Driver Noah Gragson Suspended by NASCAR for Supporting Offensive George Floyd Meme

Posted on: August 6, 2023, 10:15h. 

Last updated on: August 6, 2023, 10:15h.

NASCAR and Legacy Motor Club have indefinitely suspended racecar driver Noah Gragson for liking a racially insensitive meme. The controversial meme, which circulated on Instagram, made light of the tragic death of George Floyd, whose murder in 2020 sparked global protests against racial injustice in America.

Noah Gragson, who was suspended for liking a racially offensive Instagram meme, is the great grandson of Oran Gragson, a former Las Vegas mayor who fought to desegregate the Strip in 1960. (Image: Associated Press)

According to a statement by NASCAR, Gragson’s actions on social media violated the member conduct section of the 2023 NASCAR rule book, resulting in his indefinite suspension.

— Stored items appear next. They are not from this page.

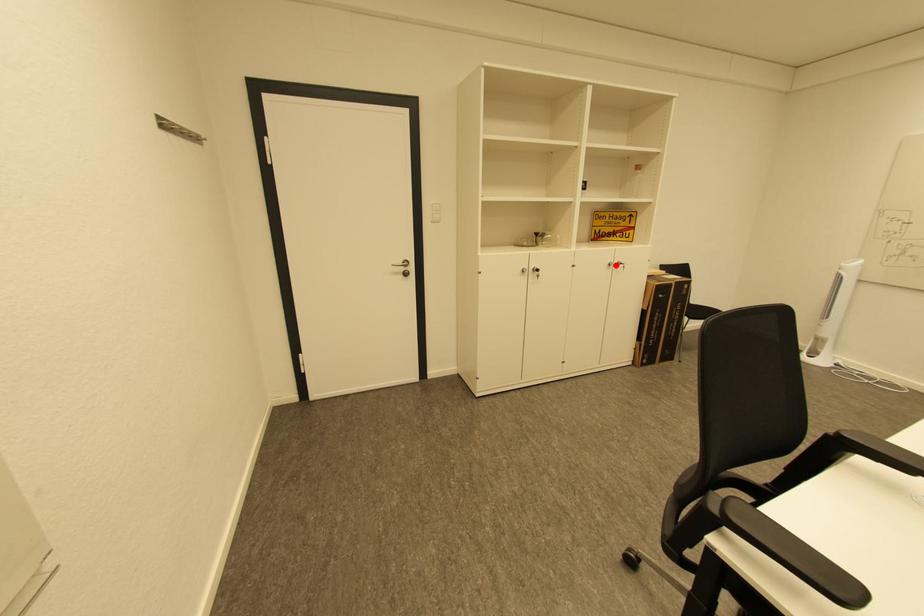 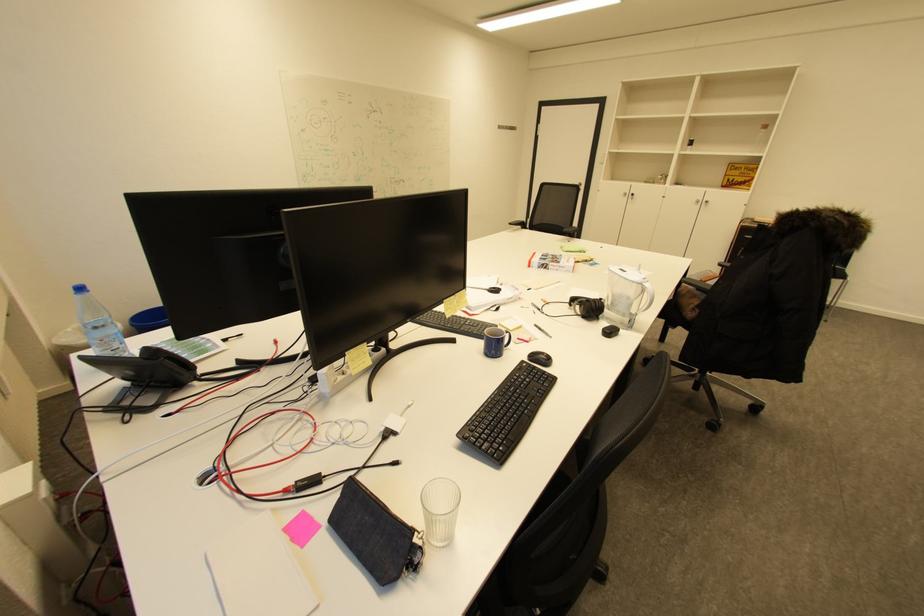 In the second image, find the point that corresponds to the highlighted location in the first image.

(703, 201) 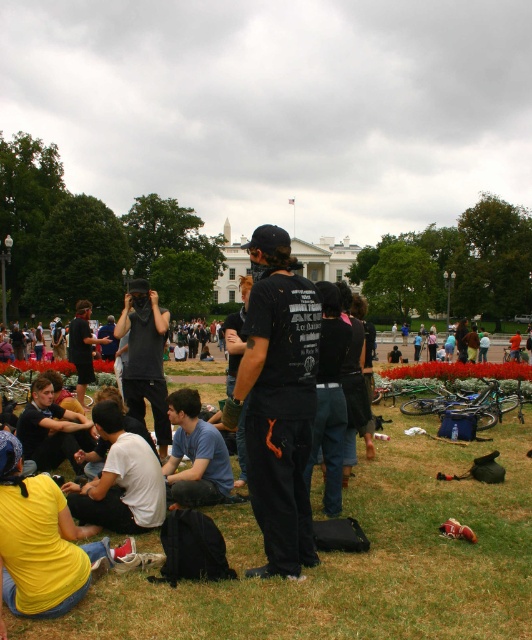 Question: Does dark gray hoodie at lower left appear on the right side of dark gray hoodie at center?

Choices:
 (A) no
 (B) yes

Answer: (B)

Question: Among these points, which one is nearest to the camera?

Choices:
 (A) (223, 332)
 (B) (408, 513)
 (C) (263, 225)
 (D) (82, 403)

Answer: (B)

Question: Which point is farther to the camera?

Choices:
 (A) (196, 452)
 (B) (275, 324)
 (C) (480, 600)

Answer: (A)

Question: Which point appears farthest from the camera in this image?

Choices:
 (A) (203, 433)
 (B) (244, 339)
 (C) (263, 502)
 (D) (135, 444)

Answer: (B)

Question: Can you confirm if dark gray hoodie at lower left is positioned below dark gray hoodie at center?

Choices:
 (A) yes
 (B) no

Answer: (A)

Question: Is white matte shirt at lower left thinner than dark gray hoodie at center?

Choices:
 (A) yes
 (B) no

Answer: (A) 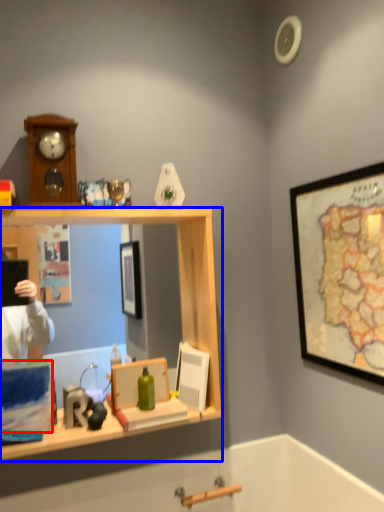 Question: Which object appears closest to the camera in this image, box (highlighted by a red box) or desk (highlighted by a blue box)?

Choices:
 (A) box
 (B) desk

Answer: (B) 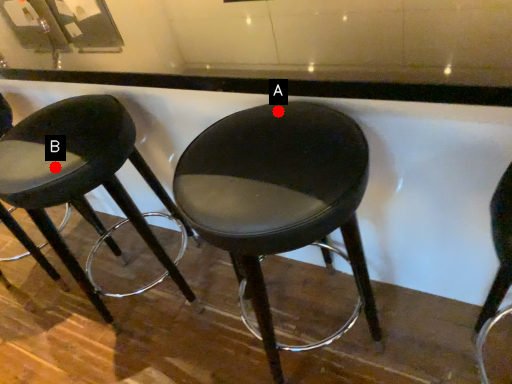 Question: Two points are circled on the image, labeled by A and B beside each circle. Which point is closer to the camera?

Choices:
 (A) A is closer
 (B) B is closer

Answer: (A) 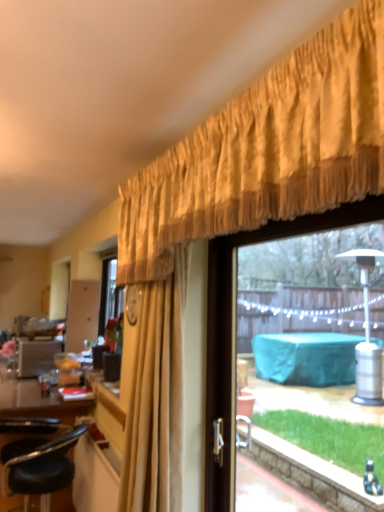 Find the location of a particular element. transparent glass window at upper right is located at coordinates (236, 324).

At what (x,y) coordinates should I click in order to perform the action: click on gold textured curtain at upper center. Please return your answer as a coordinate pair (x, y). This screenshot has height=512, width=384. Looking at the image, I should click on (157, 396).

Describe the element at coordinates (157, 396) in the screenshot. I see `gold textured curtain at upper center` at that location.

This screenshot has height=512, width=384. What are the coordinates of `transparent glass window at upper right` in the screenshot? It's located at (236, 324).

Considering the positions of point (138, 416) and point (33, 449), is point (138, 416) closer or farther from the camera than point (33, 449)?

Point (138, 416) is closer to the camera than point (33, 449).

Can you confirm if gold textured curtain at upper center is thinner than black leather stool at lower left?

Indeed, gold textured curtain at upper center has a lesser width compared to black leather stool at lower left.

Is gold textured curtain at upper center oriented away from black leather stool at lower left?

No, black leather stool at lower left is not at the back of gold textured curtain at upper center.

From the picture: Is black leather stool at lower left aimed at transparent glass window at upper right?

No, black leather stool at lower left is not oriented towards transparent glass window at upper right.

Is black leather stool at lower left wider or thinner than transparent glass window at upper right?

Clearly, black leather stool at lower left has more width compared to transparent glass window at upper right.

From a real-world perspective, is black leather stool at lower left positioned above or below transparent glass window at upper right?

black leather stool at lower left is below transparent glass window at upper right.

Is black leather stool at lower left outside of transparent glass window at upper right?

Yes, black leather stool at lower left is located beyond the bounds of transparent glass window at upper right.

Is transparent glass window at upper right directly adjacent to black leather stool at lower left?

transparent glass window at upper right and black leather stool at lower left are not in contact.

From the image's perspective, is transparent glass window at upper right located above black leather stool at lower left?

Correct, transparent glass window at upper right appears higher than black leather stool at lower left in the image.

Based on the photo, considering the sizes of objects transparent glass window at upper right and black leather stool at lower left in the image provided, who is smaller, transparent glass window at upper right or black leather stool at lower left?

Smaller between the two is transparent glass window at upper right.

Is transparent glass window at upper right closer to the viewer compared to black leather stool at lower left?

Yes, transparent glass window at upper right is in front of black leather stool at lower left.

Find the location of a particular element. The width and height of the screenshot is (384, 512). curtain that appears above the transparent glass window at upper right (from the image's perspective) is located at coordinates (157, 396).

Is transparent glass window at upper right positioned in front of gold textured curtain at upper center?

Yes.

Can you confirm if transparent glass window at upper right is taller than gold textured curtain at upper center?

A: In fact, transparent glass window at upper right may be shorter than gold textured curtain at upper center.

Is transparent glass window at upper right wider or thinner than gold textured curtain at upper center?

Clearly, transparent glass window at upper right has less width compared to gold textured curtain at upper center.

From a real-world perspective, is black leather stool at lower left above or below gold textured curtain at upper center?

Clearly, from a real-world perspective, black leather stool at lower left is below gold textured curtain at upper center.

Which object is positioned more to the right, black leather stool at lower left or gold textured curtain at upper center?

From the viewer's perspective, gold textured curtain at upper center appears more on the right side.

From the image's perspective, is black leather stool at lower left on top of gold textured curtain at upper center?

No.

Can you tell me how much black leather stool at lower left and gold textured curtain at upper center differ in facing direction?

91.2 degrees.

From a real-world perspective, which object rests below the other?

From a 3D spatial view, transparent glass window at upper right is below.

From the image's perspective, is gold textured curtain at upper center located above or below transparent glass window at upper right?

gold textured curtain at upper center is situated higher than transparent glass window at upper right in the image.

Could you measure the distance between gold textured curtain at upper center and transparent glass window at upper right?

A distance of 11.89 inches exists between gold textured curtain at upper center and transparent glass window at upper right.

Is the position of gold textured curtain at upper center less distant than that of transparent glass window at upper right?

No.

Identify the location of curtain above the black leather stool at lower left (from the image's perspective). (157, 396).

This screenshot has width=384, height=512. Find the location of `chair that appears on the left of transparent glass window at upper right`. chair that appears on the left of transparent glass window at upper right is located at coordinates (39, 466).

Looking at the image, which one is located closer to black leather stool at lower left, transparent glass window at upper right or gold textured curtain at upper center?

Among the two, gold textured curtain at upper center is located nearer to black leather stool at lower left.

From the image, which object appears to be nearer to gold textured curtain at upper center, transparent glass window at upper right or black leather stool at lower left?

Among the two, transparent glass window at upper right is located nearer to gold textured curtain at upper center.

From the picture: When comparing their distances from gold textured curtain at upper center, does black leather stool at lower left or transparent glass window at upper right seem closer?

transparent glass window at upper right is closer to gold textured curtain at upper center.

Based on the photo, estimate the real-world distances between objects in this image. Which object is closer to transparent glass window at upper right, black leather stool at lower left or gold textured curtain at upper center?

gold textured curtain at upper center.

Estimate the real-world distances between objects in this image. Which object is closer to black leather stool at lower left, gold textured curtain at upper center or transparent glass window at upper right?

gold textured curtain at upper center is closer to black leather stool at lower left.

From the image, which object appears to be nearer to transparent glass window at upper right, gold textured curtain at upper center or black leather stool at lower left?

gold textured curtain at upper center is closer to transparent glass window at upper right.

Image resolution: width=384 pixels, height=512 pixels. Find the location of `curtain between black leather stool at lower left and transparent glass window at upper right from left to right`. curtain between black leather stool at lower left and transparent glass window at upper right from left to right is located at coordinates (157, 396).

Legacy Motor Club released a similar statement and announced that Josh Berry will replace Gragson in the No. 42 Chevrolet for Sunday’s race at Michigan International Speedway.

In a post on Instagram, Gragson expressed remorse for his actions, saying, “I am disappointed in myself for my lack of attention and actions on social media. I understand the severity of this situation. I love and appreciate everyone. I try to treat everyone equally no matter who they are. I messed up plain and simple.”

Gragson, a 25-year-old resident of Las Vegas, was competing in his first full season in the Cup series and held the 33rd position in points.

Dr. Martin Luther King meets with Oran Gragson in 1961, following the Las Vegas mayor’s instrumental role in desegregating his city the year before. (Image: Las Vegas Review-Journal)

The Astonishing Coincidence

Gragson, 25, happens to be the great grandson of Oran Gragson, a former Las Vegas mayor known for his efforts in hiring African-Americans and promoting desegregation in the city, including the historic 1960 Moulin Rouge Agreement that ended segregation in Las Vegas casinos.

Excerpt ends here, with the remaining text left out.